If the fluid flow 90 is reversed, similar to that found in a tidal basin where the tide comes in and goes out, the lift generated by the foil/wing 5 will be in the opposite direction desired. To generate power in both directions of flow 90, the foil/wing 5 can be reversed by changing the direction of the leading edge to maintain the lift in the same direction so as to drive the reciprocating mechanism so that it continues to create power.
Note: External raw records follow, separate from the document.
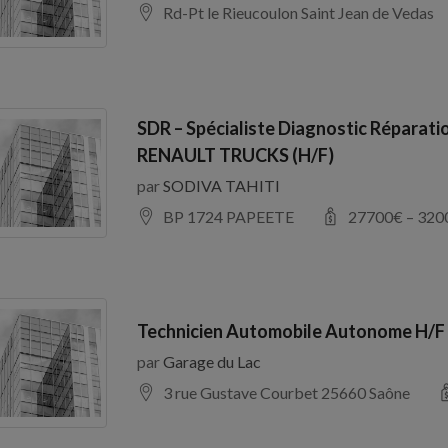
Rd-Pt le Rieucoulon Saint Jean de Vedas
SDR – Spécialiste Diagnostic Réparati
RENAULT TRUCKS (H/F)
par
SODIVA TAHITI
BP 1724 PAPEETE
27700
€ –
320
Technicien Automobile Autonome H/F
par
Garage du Lac
3 rue Gustave Courbet 25660 Saône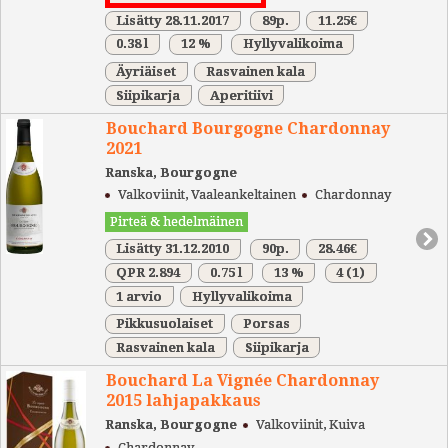
Lisätty 28.11.2017
89p.
11.25€
0.38 l
12 %
Hyllyvalikoima
Äyriäiset
Rasvainen kala
Siipikarja
Aperitiivi
Bouchard Bourgogne Chardonnay
2021
Ranska, Bourgogne
Valkoviinit, Vaaleankeltainen
Chardonnay
Pirteä & hedelmäinen
Lisätty 31.12.2010
90p.
28.46€
QPR 2.894
0.75 l
13 %
4
(1)
1 arvio
Hyllyvalikoima
Pikkusuolaiset
Porsas
Rasvainen kala
Siipikarja
Bouchard La Vignée Chardonnay
2015 lahjapakkaus
Ranska, Bourgogne
Valkoviinit, Kuiva
Chardonnay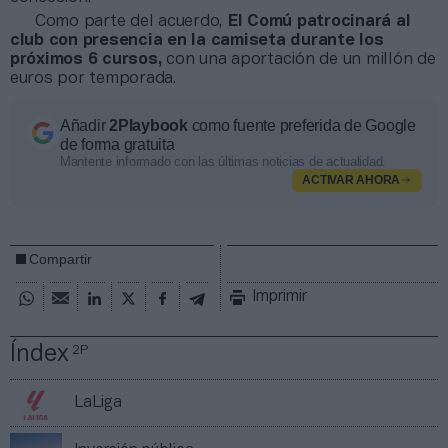
Como parte del acuerdo,
El Comú patrocinará al
club con presencia en la camiseta durante los
próximos 6 cursos,
con una aportación de un millón de
euros por temporada.
Añadir
2Playbook
como fuente preferida de Google
de forma gratuita
Mantente informado con las últimas noticias de actualidad.
ACTIVAR AHORA
Compartir
Imprimir
Índex
2P
LaLiga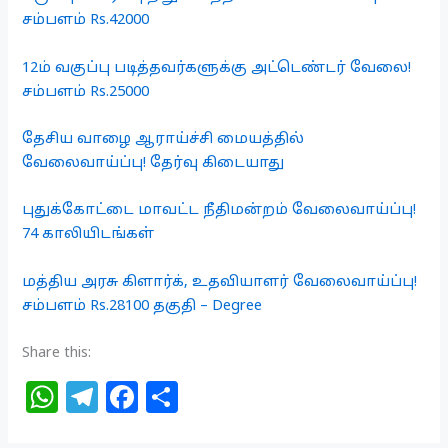
சம்பளம் Rs.42000
12ம் வகுப்பு படித்தவர்களுக்கு அட்டெண்டர் வேலை!
சம்பளம் Rs.25000
தேசிய வாழை ஆராய்ச்சி மையத்தில்
வேலைவாய்ப்பு! தேர்வு கிடையாது
புதுக்கோட்டை மாவட்ட நீதிமன்றம் வேலைவாய்ப்பு!
74 காலியிடங்கள்
மத்திய அரசு கிளார்க், உதவியாளர் வேலைவாய்ப்பு!
சம்பளம் Rs.28100 தகுதி – Degree
Share this:
W
T
F
S
h
el
a
h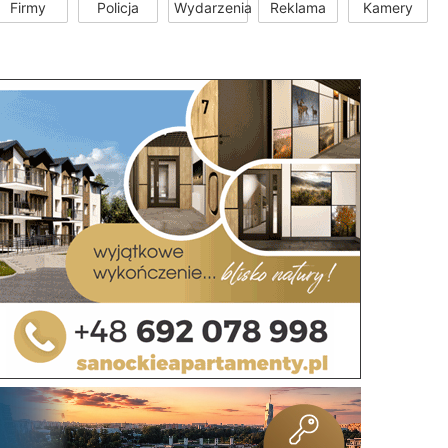
Firmy
Policja
Wydarzenia
Reklama
Kamery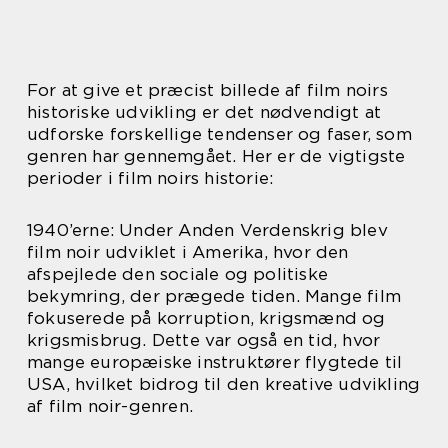
For at give et præcist billede af film noirs
historiske udvikling er det nødvendigt at
udforske forskellige tendenser og faser, som
genren har gennemgået. Her er de vigtigste
perioder i film noirs historie:
1940’erne: Under Anden Verdenskrig blev
film noir udviklet i Amerika, hvor den
afspejlede den sociale og politiske
bekymring, der prægede tiden. Mange film
fokuserede på korruption, krigsmænd og
krigsmisbrug. Dette var også en tid, hvor
mange europæiske instruktører flygtede til
USA, hvilket bidrog til den kreative udvikling
af film noir-genren.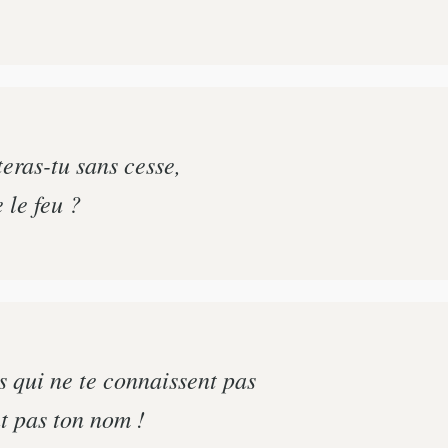
teras-tu sans cesse,
 le feu ?
s qui ne te connaissent pas
t pas ton nom !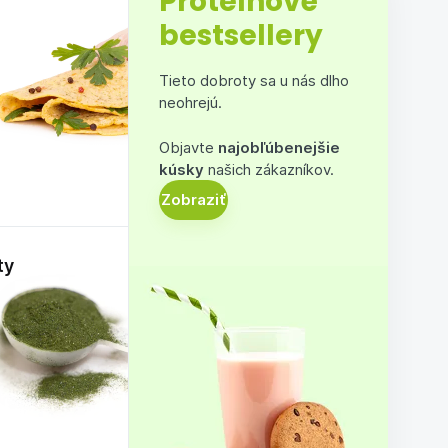
Proteínové
bestsellery
Tieto dobroty sa u nás dlho
neohrejú.
Objavte
najobľúbenejšie
kúsky
našich zákazníkov.
Zobraziť
ty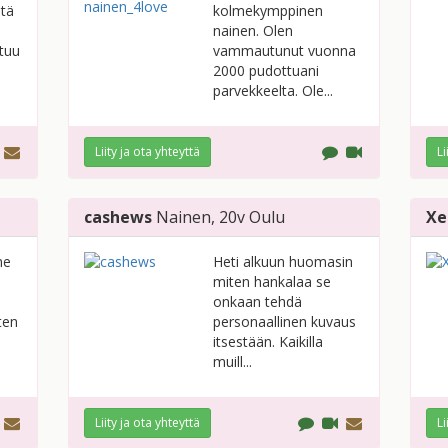
stä
kolmekymppinen
nainen. Olen
ttuu
vammautunut vuonna
2000 pudottuani
parvekkeelta. Ole...
Liity ja ota yhteyttä
Li
cashews
Nainen
, 20v
Oulu
Xe
ne
Heti alkuun huomasin
miten hankalaa se
onkaan tehdä
ten
personaallinen kuvaus
.
itsestään. Kaikilla
muill...
Liity ja ota yhteyttä
Li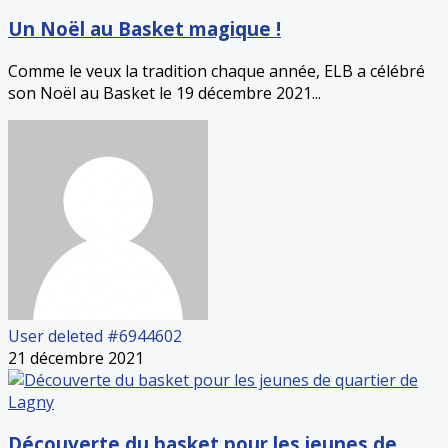
Un Noël au Basket magique !
Comme le veux la tradition chaque année, ELB a célébré
son Noël au Basket le 19 décembre 2021...
User deleted #6944602
21 décembre 2021
Découverte du basket pour les jeunes de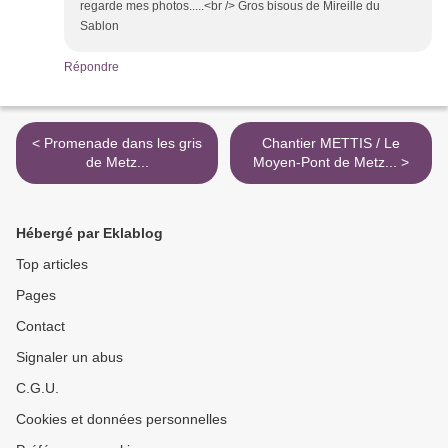
regarde mes photos.....<br /> Gros bisous de Mireille du
Sablon
Répondre
< Promenade dans les gris
Chantier METTIS / Le
de Metz...
Moyen-Pont de Metz... >
Hébergé par Eklablog
Top articles
Pages
Contact
Signaler un abus
C.G.U.
Cookies et données personnelles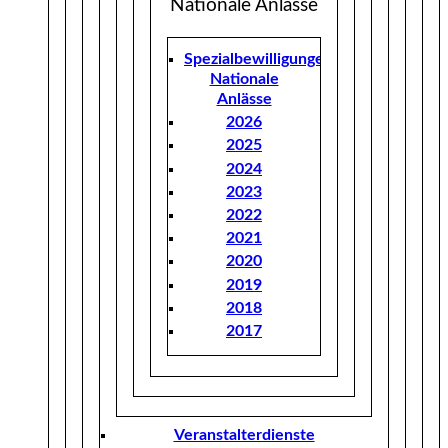
Nationale Anlässe
Spezialbewilligungen
Nationale
Anlässe
2026
2025
2024
2023
2022
2021
2020
2019
2018
2017
Veranstalterdienste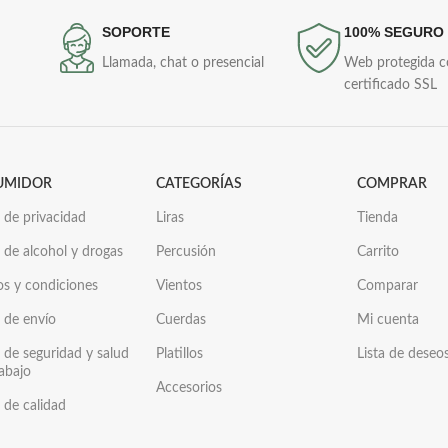
SOPORTE
100% SEGURO
Llamada, chat o presencial
Web protegida 
certificado SSL
UMIDOR
CATEGORÍAS
COMPRAR
a de privacidad
Liras
Tienda
a de alcohol y drogas
Percusión
Carrito
os y condiciones
Vientos
Comparar
a de envío
Cuerdas
Mi cuenta
a de seguridad y salud
Platillos
Lista de deseo
rabajo
Accesorios
a de calidad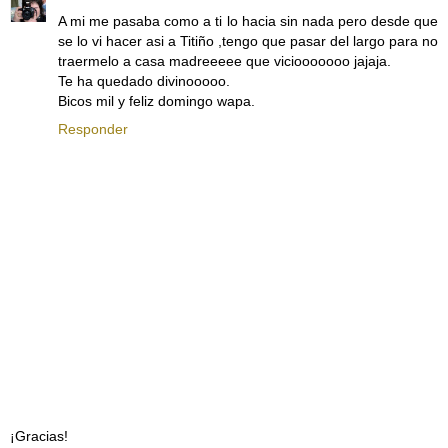
A mi me pasaba como a ti lo hacia sin nada pero desde que
se lo vi hacer asi a Titiño ,tengo que pasar del largo para no
traermelo a casa madreeeee que viciooooooo jajaja.
Te ha quedado divinooooo.
Bicos mil y feliz domingo wapa.
Responder
¡Gracias!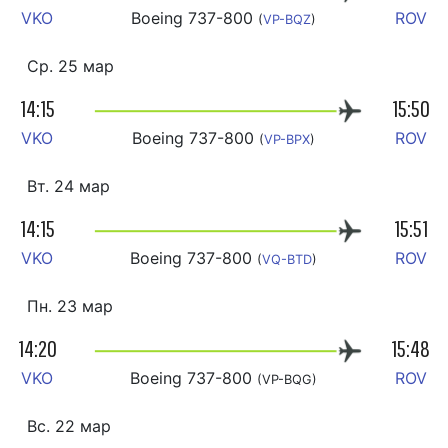
VKO
Boeing 737-800
ROV
(
VP-BQZ
)
Ср. 25 мар
14:15
15:50
VKO
Boeing 737-800
ROV
(
VP-BPX
)
Вт. 24 мар
14:15
15:51
VKO
Boeing 737-800
ROV
(
VQ-BTD
)
Пн. 23 мар
14:20
15:48
VKO
Boeing 737-800
ROV
(VP-BQG)
Вс. 22 мар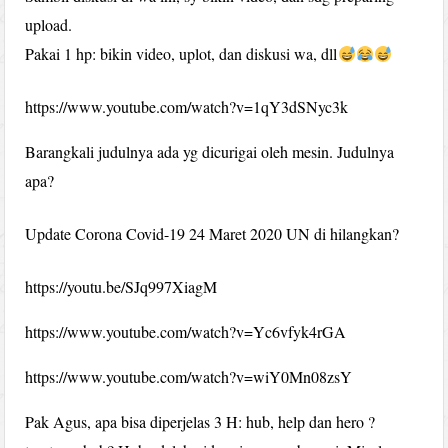
upload.
Pakai 1 hp: bikin video, uplot, dan diskusi wa, dll
https://www.youtube.com/watch?v=1qY3dSNyc3k
Barangkali judulnya ada yg dicurigai oleh mesin. Judulnya
apa?
Update Corona Covid-19 24 Maret 2020 UN di hilangkan?
https://youtu.be/SJq997XiagM
https://www.youtube.com/watch?v=Yc6vfyk4rGA
https://www.youtube.com/watch?v=wiY0Mn08zsY
Pak Agus, apa bisa diperjelas 3 H: hub, help dan hero ?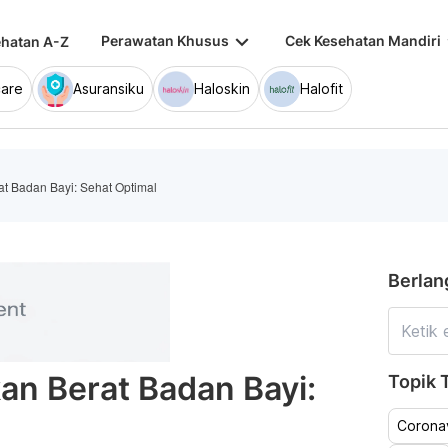
keyboard_arrow_down
keybo
Perawatan Khusus
Cek Kesehatan Mandiri
hatan A-Z
are
Asuransiku
Haloskin
Halofit
t Badan Bayi: Sehat Optimal
Berlan
an Berat Badan Bayi:
Topik T
Coronav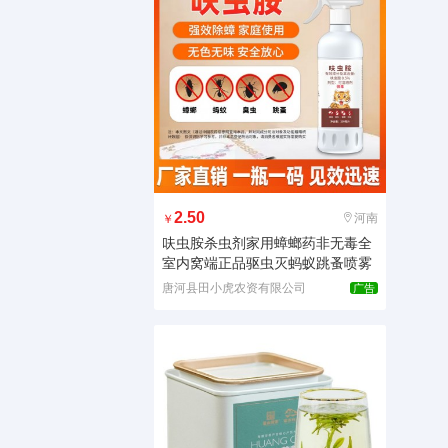
2.50
河南
￥
呋虫胺杀虫剂家用蟑螂药非无毒全
室内窝端正品驱虫灭蚂蚁跳蚤喷雾
唐河县田小虎农资有限公司
广告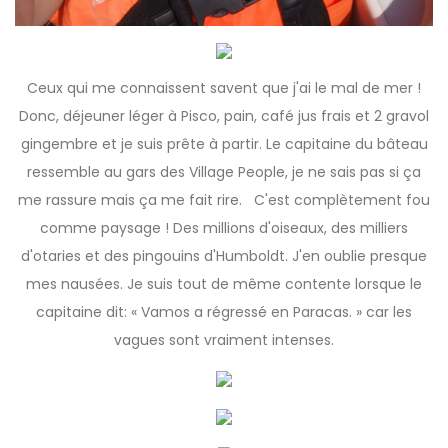
Ceux qui me connaissent savent que j'ai le mal de mer !
Donc, déjeuner léger à Pisco, pain, café jus frais et 2 gravol
gingembre et je suis prête à partir. Le capitaine du bâteau
ressemble au gars des Village People, je ne sais pas si ça
me rassure mais ça me fait rire. C'est complètement fou
comme paysage ! Des millions d'oiseaux, des milliers
d'otaries et des pingouins d'Humboldt. J'en oublie presque
mes nausées. Je suis tout de même contente lorsque le
capitaine dit: « Vamos a régressé en Paracas. » car les
vagues sont vraiment intenses.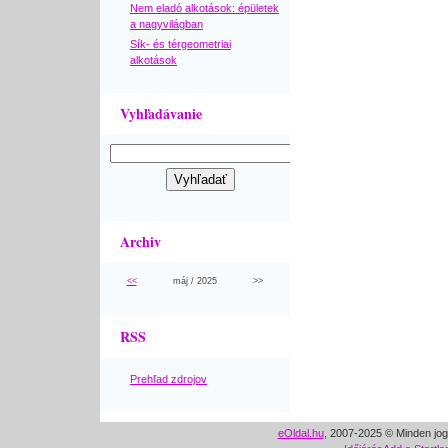
Nem eladó alkotások: épületek
a nagyvilágban
Sík- és térgeometriai
alkotások
Vyhľadávanie
Archiv
<<
máj / 2025
>>
RSS
Prehľad zdrojov
eOldal.hu
, 2007-2025 © Minden jog 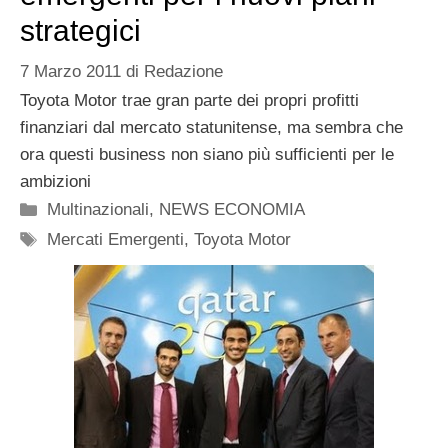
strategici
7 Marzo 2011
di
Redazione
Toyota Motor trae gran parte dei propri profitti
finanziari dal mercato statunitense, ma sembra che
ora questi business non siano più sufficienti per le
ambizioni
Categorie
Multinazionali
,
NEWS ECONOMIA
Tag
Mercati Emergenti
,
Toyota Motor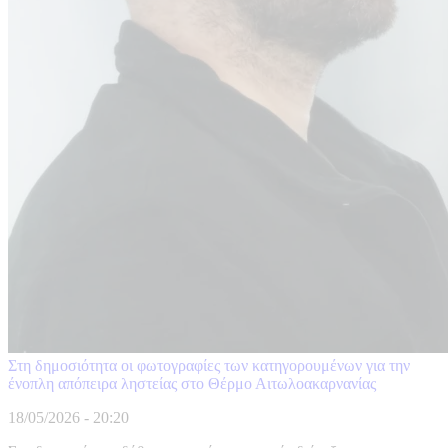
Στη δημοσιότητα οι φωτογραφίες των κατηγορουμένων για την
ένοπλη απόπειρα ληστείας στο Θέρμο Αιτωλοακαρνανίας
18/05/2026 - 20:20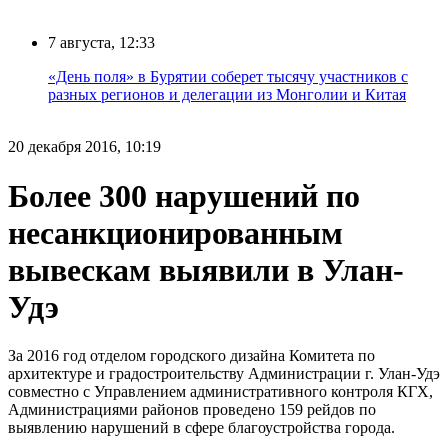
7 августа, 12:33
«День поля» в Бурятии соберет тысячу участников с
разных регионов и делегации из Монголии и Китая
20 декабря 2016, 10:19
Более 300 нарушений по
несанкционированным
вывескам выявили в Улан-
Удэ
За 2016 год отделом городского дизайна Комитета по
архитектуре и градостроительству Администрации г. Улан-Удэ
совместно с Управлением административного контроля КГХ,
Администрациями районов проведено 159 рейдов по
выявлению нарушений в сфере благоустройства города.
A reaction energy harvester 11 for use in air or pneumatic flows according to the present invention is shown in FIGS. 6, 7, and 8. The reaction energy harvester 11 comprises inflow and outflow fluid (shown on FIG. 8), and a working foil/wing 105. The foil/wing is mounted inside a passage 195 formed by the inflow fluid channels 14 and the channel side walls 18 or ductwork that approximates such structure. The outflow fluid channels 16 are located at the downstream end of this passage 195 to direct flow 190 out of the reaction energy harvester 11. The foil/wing 105 is oriented transversely to the flow 190 through the passage 195 and is mounted for rotation, for example, via bearings 180 in side supports 170.

The foil/wing 105 is driven by the fluid flow and the creation of lift. This generation of lift when the flow 190 is concentrated through the channel 195 creates motion which can be used to drive the generator. This concentrating of fluid in the channel 195 accelerates the flow by funneling the fluid towards the foil/wing 105, thereby increasing the lift.

Referring to FIGS. 7 and 8, fluid flow 190 in the direction as indicated by the arrows, along the channel 195, causes the foil/wing 105 to raise up towards support 170 thereby rotating a frame 169 comprised of the foil/wing support 170 and a foil/wing support arm 175 about a pivot 173 in the direction up towards support 115. Rotation of the frame 169 about the pivot 173 causes the leading edge of the frame to rotate (up) toward the support 115 while correspondingly causing the trailing edge of the frame to rotate (down) in the direction away from the support. A counterweight 165 is attached to the foil/wing support 170 by a pin 155 and a cable 150. The cable 150 is guided in pulleys 145 and 146 rotatably mounted to the side walls of the channel. The cams 182 and 183 are used to change the leading edge direction of the foil/wing so that the lift direction is changed.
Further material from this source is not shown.